Pour cette offensive, le C.E.F. a reçu en renfort la 4e Division marocaine de montagne du Général Sevez et la 1re Division Française Libre du Général Brosset ; ses effectifs atteignent près de 125 000 hommes.
Les 11 et 13 mai 1944, l’ennemi, surpris, est enfoncé, défait ; il bat en retraite, talonné par le C.E.F. qui entraîne le 2e C.A. américain à sa gauche et la 8e Armée britannique à sa droite, jusqu’à Rome où nos forces entrent le 5 juin 1944.
Le Général de Gaulle télégraphie au Général Juin : « L’Armée Française a sa large part dans la victoire de Rome. Il le fallait. Vous l’avez fait. Général Juin, vous-même et les troupes sous vos ordres êtes dignes de la Patrie. »
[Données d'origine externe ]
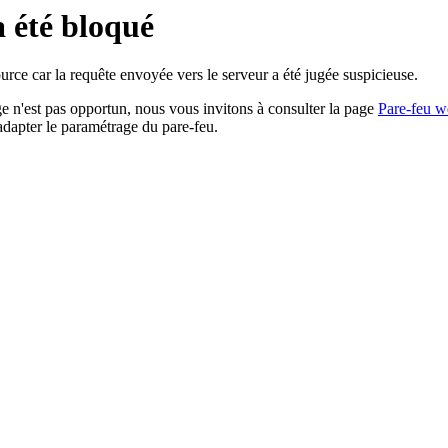
a été bloqué
rce car la requête envoyée vers le serveur a été jugée suspicieuse.
age n'est pas opportun, nous vous invitons à consulter la page
Pare-feu w
adapter le paramétrage du pare-feu.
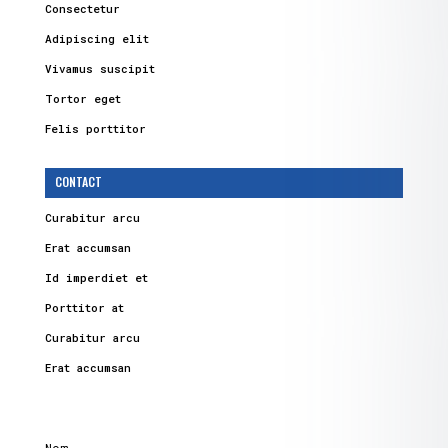
Consectetur
Adipiscing elit
Vivamus suscipit
Tortor eget
Felis porttitor
CONTACT
Curabitur arcu
Erat accumsan
Id imperdiet et
Porttitor at
Curabitur arcu
Erat accumsan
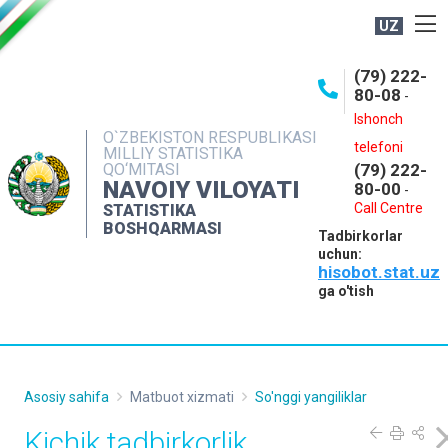
UZ
BOSHQARMA HAQIDA
(79) 222-
80-08
-
ME'YORIY HUJJATLAR
Ishonch
OCHIQ MA'LUMOTLAR
O`ZBEKISTON RESPUBLIKASI
telefoni
MILLIY STATISTIKA
QO‘MITASI
(79) 222-
NASHRLAR
NAVOIY VILOYATI
80-00
-
INTERAKTIV XIZMATLAR
Call Centre
STATISTIKA
BOSHQARMASI
Tadbirkorlar
MUROJAATLAR
uchun:
hisobot.stat.uz
MATBUOT XIZMATI
ga o'tish
KONTAKTLAR
Asosiy sahifa
Matbuot xizmati
So'nggi yangiliklar
Kichik tadbirkorlik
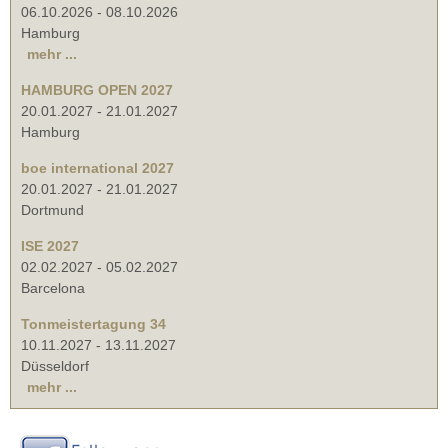
06.10.2026
-
08.10.2026
Hamburg
mehr ...
HAMBURG OPEN 2027
20.01.2027
-
21.01.2027
Hamburg
boe international 2027
20.01.2027
-
21.01.2027
Dortmund
ISE 2027
02.02.2027
-
05.02.2027
Barcelona
Tonmeistertagung 34
10.11.2027
-
13.11.2027
Düsseldorf
mehr ...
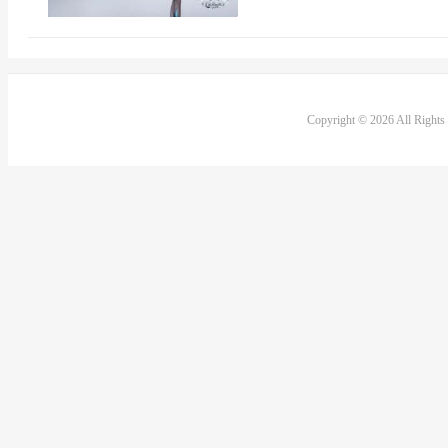
Copyright © 2026 All Right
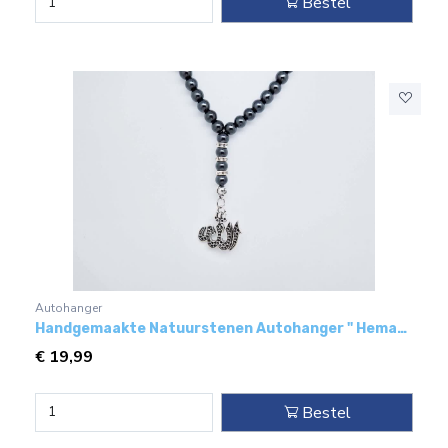
Bestel
Autohanger
Handgemaakte Natuurstenen Autohanger " Hematiet"- Met metaal hanger - " Allah"
€
19,99
Bestel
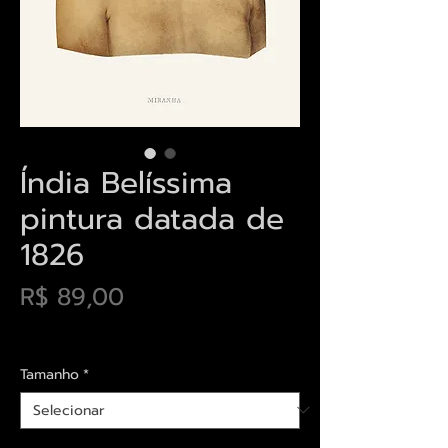
Índia Belíssima
pintura datada de
1826
Preço
R$ 89,00
Envios saiba mais aqui
Tamanho
*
Cette Armée poussera de succès en succès jusqu’à quelques kilomètres de Florence et sera relevée le 22 juillet 1944 pour aller participer au débarquement des Forces alliées en Provence, le 15 août 1944, sous les ordres du futur Maréchal de Lattre de Tassigny qui la conduisit sur le Rhin et du Rhin au Danube.
En Italie, elle avait perdu plus de 6 500 tués sur 40 000 hommes au total mis hors de combat. Cette Armée de la Revanche, constituée en majeure partie par des contingents de la vieille Armée d’Afrique, avait ramené la victoire sous nos drapeaux et rendu à l’Armée Française tout entière « ses lettres patentes », suivant l’expression même du Général Juin.
C’est à elle que pensait le nouveau Maréchal de France au moment où il recevait, le 8 mai 1952, son bâton étoile des mains du Président de la République. C’est elle qui accompagnait, le 1er février dernier, la dépouille mortelle du dernier Maréchal de France, de Notre-Dame aux Invalides au milieu de tout un peuple, recueilli et comme en prière. Ces ombres, le Général Juin les avaient évoquées d’une façon pathétique lorsqu’il alla pour la première fois, en novembre 1946, visiter les cimetières militaires d’Italie. Après avoir passé en revue les tombes de ses soldats, au cimetière de Naples — un carré de chrétiens, un carré d’israélites et un grand rectangle de musulmans — il s’écria : « Aujourd’hui, ô mes morts, c’est votre chef qui vient vous saluer et vous dire sa reconnaissance et celle de tout un peuple… auquel vous avez rendu la liberté ».
Ces combattants, ces hommes qu’il aimait avec ferveur, ils vivaient dans sa mémoire. Avare de leurs peines et de leur sang il n’avait jamais consenti à les exposer à la mort qu’avec la certitude que lui donnait sa haute science militaire de ne pas le faire en vain. C’est eux, dans l’au-delà, qui l’ont accueilli dans leur gloire éternelle.